* Work instructions
Search each line below for the word "cells" and list those that contain it.

* Available records
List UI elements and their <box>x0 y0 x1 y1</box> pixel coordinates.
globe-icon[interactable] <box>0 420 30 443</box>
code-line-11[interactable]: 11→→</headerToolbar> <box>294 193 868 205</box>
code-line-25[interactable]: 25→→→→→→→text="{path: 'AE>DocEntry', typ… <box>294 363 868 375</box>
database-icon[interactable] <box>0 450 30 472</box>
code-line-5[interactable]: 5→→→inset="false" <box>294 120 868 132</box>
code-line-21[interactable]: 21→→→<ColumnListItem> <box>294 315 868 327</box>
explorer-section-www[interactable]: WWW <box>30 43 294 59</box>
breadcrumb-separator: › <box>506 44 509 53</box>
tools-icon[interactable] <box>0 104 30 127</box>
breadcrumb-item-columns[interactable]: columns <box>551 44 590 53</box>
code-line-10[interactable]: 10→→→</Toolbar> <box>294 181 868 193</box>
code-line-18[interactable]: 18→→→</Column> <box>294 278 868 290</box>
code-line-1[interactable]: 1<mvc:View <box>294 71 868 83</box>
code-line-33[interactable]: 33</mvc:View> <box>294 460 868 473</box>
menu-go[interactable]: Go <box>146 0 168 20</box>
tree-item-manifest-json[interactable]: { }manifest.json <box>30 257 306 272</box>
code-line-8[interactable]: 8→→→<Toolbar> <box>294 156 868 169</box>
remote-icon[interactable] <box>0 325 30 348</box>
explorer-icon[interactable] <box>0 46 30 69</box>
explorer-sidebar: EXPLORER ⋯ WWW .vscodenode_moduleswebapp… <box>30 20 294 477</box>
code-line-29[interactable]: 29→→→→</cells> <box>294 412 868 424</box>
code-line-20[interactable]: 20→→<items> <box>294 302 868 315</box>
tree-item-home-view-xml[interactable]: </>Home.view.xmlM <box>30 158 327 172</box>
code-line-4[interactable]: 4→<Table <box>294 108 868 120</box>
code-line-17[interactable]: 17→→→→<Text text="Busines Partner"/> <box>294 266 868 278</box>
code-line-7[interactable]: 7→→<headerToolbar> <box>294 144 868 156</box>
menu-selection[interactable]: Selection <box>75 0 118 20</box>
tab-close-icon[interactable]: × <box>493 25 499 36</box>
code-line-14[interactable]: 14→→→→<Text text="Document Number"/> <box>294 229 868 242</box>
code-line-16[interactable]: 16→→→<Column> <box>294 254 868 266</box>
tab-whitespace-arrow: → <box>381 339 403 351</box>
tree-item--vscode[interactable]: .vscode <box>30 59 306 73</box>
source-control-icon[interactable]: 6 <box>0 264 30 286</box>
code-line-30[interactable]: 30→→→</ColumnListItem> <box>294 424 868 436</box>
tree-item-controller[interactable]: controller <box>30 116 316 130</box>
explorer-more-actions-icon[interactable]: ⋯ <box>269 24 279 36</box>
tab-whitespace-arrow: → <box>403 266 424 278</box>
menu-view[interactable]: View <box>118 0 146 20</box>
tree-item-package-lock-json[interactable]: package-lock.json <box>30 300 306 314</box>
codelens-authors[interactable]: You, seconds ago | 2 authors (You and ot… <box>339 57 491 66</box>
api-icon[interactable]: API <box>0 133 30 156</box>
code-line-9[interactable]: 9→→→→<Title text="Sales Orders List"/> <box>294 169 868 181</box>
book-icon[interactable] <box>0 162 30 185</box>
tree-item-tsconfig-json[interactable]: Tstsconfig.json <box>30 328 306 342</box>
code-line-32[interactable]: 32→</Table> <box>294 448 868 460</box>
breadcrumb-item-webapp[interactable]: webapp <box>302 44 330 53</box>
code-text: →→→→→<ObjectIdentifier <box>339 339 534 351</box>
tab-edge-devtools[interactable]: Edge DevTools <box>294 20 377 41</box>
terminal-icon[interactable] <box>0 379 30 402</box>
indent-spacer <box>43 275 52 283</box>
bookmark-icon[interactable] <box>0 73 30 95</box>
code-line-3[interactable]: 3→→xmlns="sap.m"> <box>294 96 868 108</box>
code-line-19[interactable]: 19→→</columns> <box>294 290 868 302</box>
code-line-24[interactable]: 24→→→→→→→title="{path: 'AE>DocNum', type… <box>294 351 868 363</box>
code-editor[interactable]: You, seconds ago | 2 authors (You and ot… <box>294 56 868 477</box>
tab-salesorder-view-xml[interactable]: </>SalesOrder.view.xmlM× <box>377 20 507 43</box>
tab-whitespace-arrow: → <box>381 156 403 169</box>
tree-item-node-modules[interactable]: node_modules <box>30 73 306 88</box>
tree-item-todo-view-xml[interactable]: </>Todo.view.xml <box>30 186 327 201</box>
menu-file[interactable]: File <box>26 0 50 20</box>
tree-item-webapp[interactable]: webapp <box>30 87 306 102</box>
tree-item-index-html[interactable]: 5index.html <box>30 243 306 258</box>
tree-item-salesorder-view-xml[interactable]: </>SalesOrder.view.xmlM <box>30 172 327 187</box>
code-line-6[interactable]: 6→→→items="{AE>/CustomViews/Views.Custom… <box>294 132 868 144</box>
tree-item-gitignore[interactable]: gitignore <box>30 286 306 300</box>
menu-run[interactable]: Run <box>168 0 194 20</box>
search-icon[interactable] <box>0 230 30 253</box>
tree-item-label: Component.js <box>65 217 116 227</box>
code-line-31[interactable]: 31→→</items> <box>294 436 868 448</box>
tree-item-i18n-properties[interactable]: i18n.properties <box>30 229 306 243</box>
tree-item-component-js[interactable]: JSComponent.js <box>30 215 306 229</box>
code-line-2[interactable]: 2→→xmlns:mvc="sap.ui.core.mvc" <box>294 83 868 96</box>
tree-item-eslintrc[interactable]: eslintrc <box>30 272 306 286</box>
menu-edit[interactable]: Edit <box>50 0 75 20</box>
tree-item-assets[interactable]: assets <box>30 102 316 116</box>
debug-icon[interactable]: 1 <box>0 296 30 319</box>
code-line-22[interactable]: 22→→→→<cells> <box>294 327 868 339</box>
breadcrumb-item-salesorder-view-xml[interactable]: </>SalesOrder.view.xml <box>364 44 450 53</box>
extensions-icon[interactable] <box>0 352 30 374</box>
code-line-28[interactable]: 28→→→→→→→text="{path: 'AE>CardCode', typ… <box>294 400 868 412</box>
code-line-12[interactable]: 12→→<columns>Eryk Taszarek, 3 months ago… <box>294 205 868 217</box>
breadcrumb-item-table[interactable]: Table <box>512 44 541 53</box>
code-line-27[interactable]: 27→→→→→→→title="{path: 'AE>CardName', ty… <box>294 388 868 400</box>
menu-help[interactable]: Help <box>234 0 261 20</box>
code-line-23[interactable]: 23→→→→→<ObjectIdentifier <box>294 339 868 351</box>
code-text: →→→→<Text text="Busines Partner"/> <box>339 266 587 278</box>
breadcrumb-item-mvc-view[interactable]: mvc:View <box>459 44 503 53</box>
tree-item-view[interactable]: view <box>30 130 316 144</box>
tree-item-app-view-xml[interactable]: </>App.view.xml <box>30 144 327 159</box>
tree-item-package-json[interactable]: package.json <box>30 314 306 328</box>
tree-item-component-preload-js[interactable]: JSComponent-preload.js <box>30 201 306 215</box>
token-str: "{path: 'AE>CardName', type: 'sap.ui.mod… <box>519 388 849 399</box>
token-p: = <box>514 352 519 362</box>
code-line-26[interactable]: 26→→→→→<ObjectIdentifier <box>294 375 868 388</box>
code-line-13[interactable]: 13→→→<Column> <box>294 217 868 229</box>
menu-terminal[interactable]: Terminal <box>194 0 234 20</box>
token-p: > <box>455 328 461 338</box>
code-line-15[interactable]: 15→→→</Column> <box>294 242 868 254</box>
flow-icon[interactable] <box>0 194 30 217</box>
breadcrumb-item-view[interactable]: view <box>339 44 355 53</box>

* Written response
code-line-29[interactable]: 29→→→→</cells> <box>294 412 868 424</box>
code-line-22[interactable]: 22→→→→<cells> <box>294 327 868 339</box>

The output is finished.